Keterangan : pemanfaatan konsep-konsep tersebut, dapat tunggal
dan kombinasi, tergantung kepada jenis kegiatan, lingkup usaha,
masalah, cakupan wilayah, dan tujuan program yang dirancang
(Rijanta, 2005)
Johnston (1976) dalam Rustiadi, dkk. (2007) memandang wilayah
sebagai bentuk istilah teknis klasifikasi spasial dan
merekomendasikan dua tipe wilayah : (1) wilayah formal, merupakan
tempat-tempat yang memiliki kesamaan-kesamaan karakteristik, dan
(2) wilayah fungsional atau nodal, merupakan konsep wilayah dengan
menekankan kesamaan keterkaitan antar komponen atau lokasi/tempat.
Dengan cara yang lain Murty (2000) dalam Rustiadi, 2007)
mendifinisikan wilayah sebagai area geografis, teritorial atau
tempat, yang dapat berwujud sebagai suatu negara, negara bagian,
provinsi, distrik (kabupaten), dan perdesaan. Tapi suatu wilayah
pada umumnya tidak sekedar merujuk suatu tempat atau area,
melainkan merupakan suatu kesatuan ekonomis, politik, sosial,
administrasi, iklim hingga geografis, sesuai dengan tujuan
pembangunan atau kajian.
Keragaman dalam mendefinisikan konsep wilayah terjadi karena
perbedaan dalam permasalahan ataupun tujuan pengembangan wilayah
yang dihadapi. Kenyataannya, tidak ada konsep wilayah yang
benar-benar diterima secara luas. Para ahli cenderung melepaskan
perbedaan-perbedaan, konsep wilayah terjadi sesuai dengan fokus
masalah dan tujuan-tujuan pengembangan wilayah. Konsep wilayah yang
paling klasik (Richardson. 1969; Hagger, Cliff dan Frey, 1977)

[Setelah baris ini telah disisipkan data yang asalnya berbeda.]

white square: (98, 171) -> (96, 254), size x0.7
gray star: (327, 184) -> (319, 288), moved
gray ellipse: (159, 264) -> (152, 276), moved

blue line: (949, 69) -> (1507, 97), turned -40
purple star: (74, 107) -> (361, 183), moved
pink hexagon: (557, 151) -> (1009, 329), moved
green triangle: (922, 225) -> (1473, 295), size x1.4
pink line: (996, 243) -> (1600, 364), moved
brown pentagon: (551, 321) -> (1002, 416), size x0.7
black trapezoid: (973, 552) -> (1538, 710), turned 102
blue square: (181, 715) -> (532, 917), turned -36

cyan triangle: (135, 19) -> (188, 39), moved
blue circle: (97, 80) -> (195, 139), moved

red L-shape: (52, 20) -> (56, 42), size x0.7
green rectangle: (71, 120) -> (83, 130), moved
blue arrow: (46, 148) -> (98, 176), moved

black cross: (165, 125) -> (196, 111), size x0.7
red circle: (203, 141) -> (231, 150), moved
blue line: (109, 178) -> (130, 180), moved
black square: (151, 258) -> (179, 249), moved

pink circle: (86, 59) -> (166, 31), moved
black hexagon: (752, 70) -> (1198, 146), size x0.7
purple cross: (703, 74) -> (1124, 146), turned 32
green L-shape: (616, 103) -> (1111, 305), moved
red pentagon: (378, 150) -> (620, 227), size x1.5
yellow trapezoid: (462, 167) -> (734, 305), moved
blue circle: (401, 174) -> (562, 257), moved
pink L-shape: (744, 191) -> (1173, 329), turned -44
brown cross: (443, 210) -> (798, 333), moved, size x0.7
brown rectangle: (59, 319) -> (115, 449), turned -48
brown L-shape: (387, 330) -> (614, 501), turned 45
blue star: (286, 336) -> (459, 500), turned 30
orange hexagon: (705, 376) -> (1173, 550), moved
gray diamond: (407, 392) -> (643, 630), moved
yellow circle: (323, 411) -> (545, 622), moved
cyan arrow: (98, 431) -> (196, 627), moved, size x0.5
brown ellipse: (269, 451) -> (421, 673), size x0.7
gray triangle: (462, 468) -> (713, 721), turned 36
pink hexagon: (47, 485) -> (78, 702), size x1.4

mengenai tipologi wilayah, membagi wilayah ke dalam tiga kategori :
(1) wilayah homogen (uniform atau homogeneous region), (2) wilayah
nodal, dan (3) wilayah perencanaan (planning region atau
programming region). Cara klasifikasi konsep wilayah itu ternyata
kurang mampu menjelaskan keragaman konsep wilayah yang ada. Blair
(1991) memandang konsep wilayah nodal terlalu sempit untuk
menjelaskan fenomena yang ada dan cenderung menggunakan konsep
wilayah fungsional (functional region), yaitu suatu konsep wilayah
yang lebih luas, di mana konsep wiayah nodal hanyalah salah satu
bagian dari konsep wilayah fungsional. Selanjutnya Blair
menggunakan istilah wilayah perencanaan sebagai wilayah
administratif (administrative region). Rustiadi, dkk (2007)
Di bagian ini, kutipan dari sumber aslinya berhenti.